Another problem that cannot be avoided is how to choose environmental covariates and how to represent their effects on the number of HPAI H5N1 cases in wild birds and poultry, because the processes including environmental factors influencing the spread of HPAI H5N1 virus are not clearly understood [13]. Here, we have chosen ten well defined environmental covariates, but the analysis may benefit from addition of other covariates and other representations (e.g., the role of live bird markets, cropping intensity etc.). Moreover, environmental covariates have temporal variability and this could lead to temporal variability in HPAI H5N1 virus cases. Thus, more effective environmental covariates and their interactions, as well as temporal variability could be taken into account in future research.

5 Conclusion

This research has adopted an integrated spatial regression model to explore the associations between the number of HPAI H5N1 cases in wild birds and poultry in China and ten environmental covariates such as to predict HPAI H5N1 risk in different geographical areas. This spatial regression model comprises a GLMM including a variogram model term allowing a quantitative analysis of the effects of environmental covariates and spatial dependence in the HPAI H5N1 incidence residuals. This spatial regression model is promising because it has a simple structure and good predictive capability. Thus, it can be applied to risk modeling of other subtypes of avian influenza and other diseases where spatial autocorrelation persists in model residuals.
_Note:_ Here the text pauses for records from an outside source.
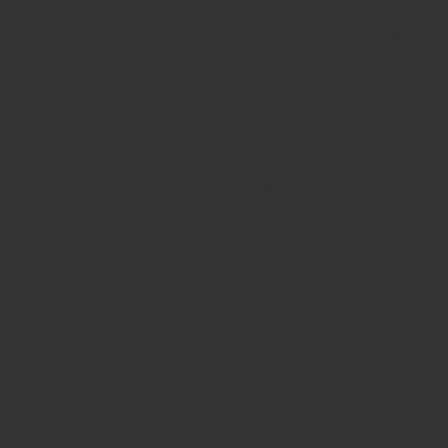
Migliori
Non Gam
Cr
Meilleur Site 
Jeux 
Boo
ライブ
каз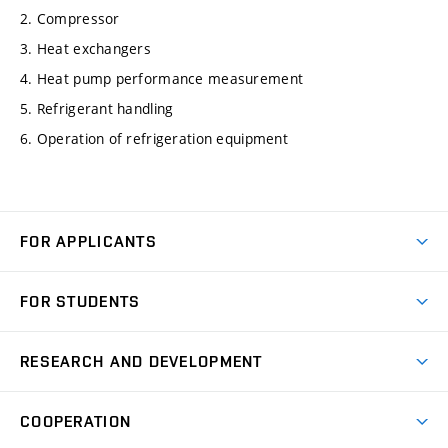
2. Compressor
3. Heat exchangers
4. Heat pump performance measurement
5. Refrigerant handling
6. Operation of refrigeration equipment
FOR APPLICANTS
Come to FME
FOR STUDENTS
Degree Studies in English
Courses
Degree Studies in Czech
RESEARCH AND DEVELOPMENT
Degree Programmes
Short-term Studies
Research and Development at Institutes
Schedule
COOPERATION
Open Days
Research Achievements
The spatial regression model applied to risk modeling of HPAI H5N1 in wild birds and poultry in China has produced some interesting results. Four environmental covariates were significantly associated with the number of HPAI H5N1 cases in wild birds and poultry. These four covariates were annual mean temperature, poultry density, distance to lakes and wetlands, and distance to bird migration routes. Predicted high risk areas were identified in Northwest, Central, Southwest and Southeast China. These high risk areas fall within two bird migration routes: the Middle-Asia India Route and the Western Pacific Route. This implies that wild birds and bird migration may play an important role in outbreaks of HPAI H5N1 in China. Further research should be undertaken to explore further these findings, with the possible goal of targeting these geographical regions for future surveillance and control.